● What you will do
Reproduce all the records word for word. Omit images.

Dataset entries:

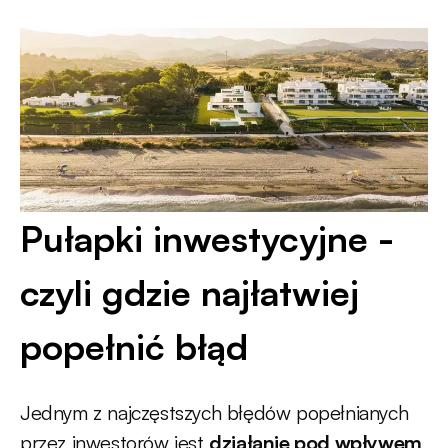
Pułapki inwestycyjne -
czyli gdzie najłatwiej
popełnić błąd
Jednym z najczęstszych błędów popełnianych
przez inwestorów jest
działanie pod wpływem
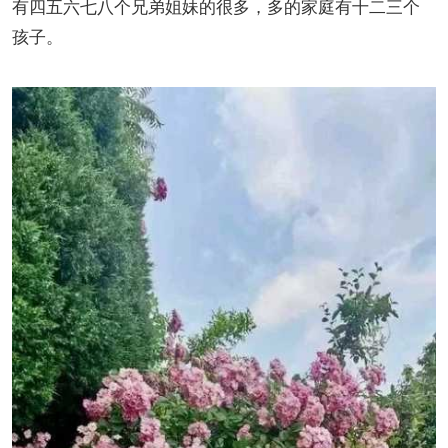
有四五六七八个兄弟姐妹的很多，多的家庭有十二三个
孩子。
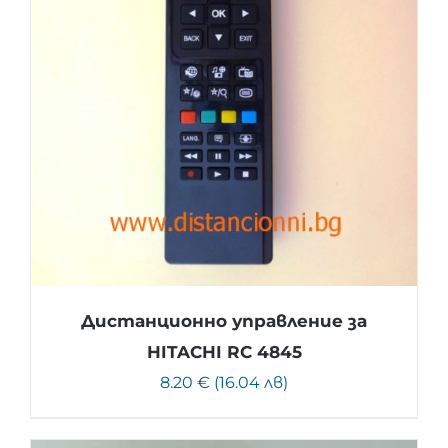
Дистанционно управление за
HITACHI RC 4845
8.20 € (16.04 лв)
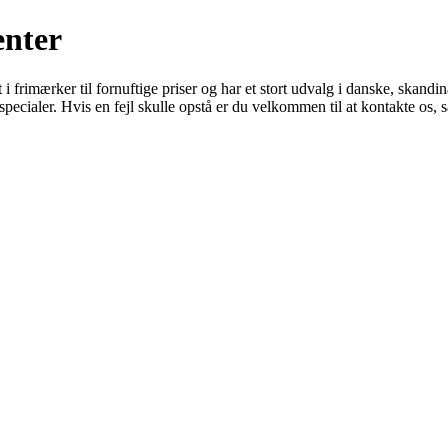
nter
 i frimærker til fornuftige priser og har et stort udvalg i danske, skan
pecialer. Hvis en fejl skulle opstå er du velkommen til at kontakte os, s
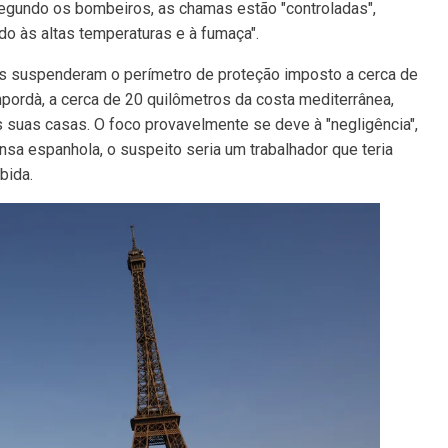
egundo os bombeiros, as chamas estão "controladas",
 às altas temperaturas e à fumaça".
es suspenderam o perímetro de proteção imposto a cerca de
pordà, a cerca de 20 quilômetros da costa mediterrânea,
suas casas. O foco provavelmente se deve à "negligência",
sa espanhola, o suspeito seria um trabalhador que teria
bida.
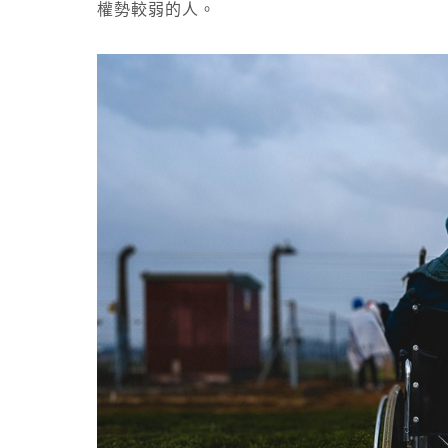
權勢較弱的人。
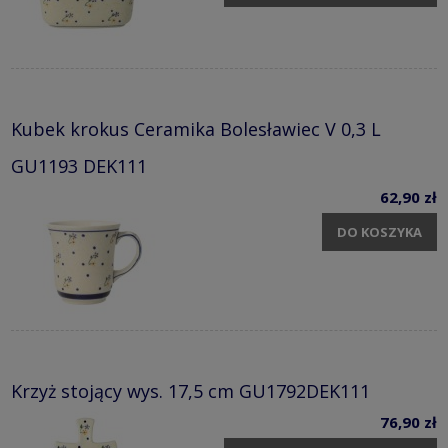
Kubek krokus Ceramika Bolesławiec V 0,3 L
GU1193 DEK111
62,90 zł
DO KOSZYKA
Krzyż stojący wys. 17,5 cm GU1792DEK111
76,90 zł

● Solution to this exercise
Pułapki inwestycyjne -
czyli gdzie najłatwiej
popełnić błąd
Jednym z najczęstszych błędów popełnianych
przez inwestorów jest
działanie pod wpływem
有四五六七八个兄弟姐妹的很多，多的家庭有十二三个
孩子。
Дистанционно управление за
HITACHI RC 4845
8.20 € (16.04 лв)
nter
 i frimærker til fornuftige priser og har et stort udvalg i danske, skan
pecialer. Hvis en fejl skulle opstå er du velkommen til at kontakte os, s
egundo os bombeiros, as chamas estão "controladas",
 às altas temperaturas e à fumaça".
es suspenderam o perímetro de proteção imposto a cerca de
pordà, a cerca de 20 quilômetros da costa mediterrânea,
suas casas. O foco provavelmente se deve à "negligência",
sa espanhola, o suspeito seria um trabalhador que teria
bida.
權勢較弱的人。
Kubek krokus Ceramika Bolesławiec V 0,3 L
GU1193 DEK111
62,90 zł
DO KOSZYKA
Krzyż stojący wys. 17,5 cm GU1792DEK111
76,90 zł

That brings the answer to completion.